Either I don't get this, or it doesn't work. Could you please implement the easy finish to show me how I could get the desired values?
Ok I made it explicit - I usually try not to give an answer that people can just copy and paste.
Awesome answer ! I updated mine with a detailed explanation of the array broadcast magic. Thanks for increasing my numpy-fu ! :)
3

Quite similar to Bitwise's answer : 

def fn(a):
    return lambda b: np.all(a==b, axis=1)
matches = np.apply_along_axis(fn(M), 1, L[:,:2])
result = L[np.any(matches, axis=1)]

What happens under the hood is something like this (I'll use Bitwise's example, which is easier to demonstrate) :

>>> M
array([[ 0,  1],
       [ 2,  3],
       [ 4,  5],
       [ 6,  7],
       [ 8,  9],
       [10, 11]])
>>> M.shape+=(1,)
>>> M
array([[[ 0],
        [ 1]],

       [[ 2],
        [ 3]],

       [[ 4],
        [ 5]],

       [[ 6],
        [ 7]],

       [[ 8],
        [ 9]],

       [[10],
        [11]]])

Here we have added another dimension to the M array, which is now (6,2,1).

>>> L2 = L[:,:-1].T

Then we get rid of the last column of 2, and transpose the array, so that the dimension is (2,4)
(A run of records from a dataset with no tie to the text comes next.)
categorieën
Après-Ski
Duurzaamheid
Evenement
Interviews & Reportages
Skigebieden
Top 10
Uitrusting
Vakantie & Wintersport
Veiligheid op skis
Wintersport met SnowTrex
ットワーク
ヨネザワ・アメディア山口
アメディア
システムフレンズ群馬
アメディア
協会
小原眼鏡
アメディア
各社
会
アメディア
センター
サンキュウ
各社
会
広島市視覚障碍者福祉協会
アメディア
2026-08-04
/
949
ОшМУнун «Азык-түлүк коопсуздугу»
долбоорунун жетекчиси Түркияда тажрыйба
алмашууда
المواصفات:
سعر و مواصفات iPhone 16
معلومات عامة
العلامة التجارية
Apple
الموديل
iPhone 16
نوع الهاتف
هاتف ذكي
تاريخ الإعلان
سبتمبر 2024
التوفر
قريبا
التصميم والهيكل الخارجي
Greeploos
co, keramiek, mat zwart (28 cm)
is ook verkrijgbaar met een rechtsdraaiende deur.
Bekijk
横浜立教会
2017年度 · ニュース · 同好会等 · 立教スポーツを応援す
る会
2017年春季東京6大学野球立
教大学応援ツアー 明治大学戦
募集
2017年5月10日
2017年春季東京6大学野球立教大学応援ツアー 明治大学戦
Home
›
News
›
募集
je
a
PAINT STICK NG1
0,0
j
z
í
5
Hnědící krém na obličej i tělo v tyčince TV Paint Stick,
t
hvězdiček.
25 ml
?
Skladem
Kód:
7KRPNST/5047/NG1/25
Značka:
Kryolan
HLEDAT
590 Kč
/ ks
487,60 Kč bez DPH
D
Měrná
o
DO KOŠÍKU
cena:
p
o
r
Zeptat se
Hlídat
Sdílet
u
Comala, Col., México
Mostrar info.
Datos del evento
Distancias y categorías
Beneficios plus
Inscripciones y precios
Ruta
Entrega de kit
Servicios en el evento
And here is the magic, M and L2 are now broadcastable to arrays of dimension (6,2,4).

As numpy's doc states :

A set of arrays is called “broadcastable” to the same shape if the above rules produce a valid result, i.e., one of the following is true:

The arrays all have exactly the same shape.
The arrays all have the same number of dimensions and the length of each dimensions is either a common length or 1.
The arrays that have too few dimensions can have their shapes prepended with a dimension of length 1 to satisfy property 2.

Example

If a.shape is (5,1), b.shape is (1,6), c.shape is (6,) and d.shape is () so that d is a scalar, then a, b, c, and d are all broadcastable to dimension (5,6); and

a acts like a (5,6) array where a[:,0] is broadcast to the other columns,
b acts like a (5,6) array where b[0,:] is broadcast to the other rows,
c acts like a (1,6) array and therefore like a (5,6) array where c[:] is broadcast to every row, and finally,
d acts like a (5,6) array where the single value is repeated.

M[:,:,0] will be repeated 4 times to fill the 3 dim, and L2 will be prepended a new dimension and be repeated 6 times to fill it.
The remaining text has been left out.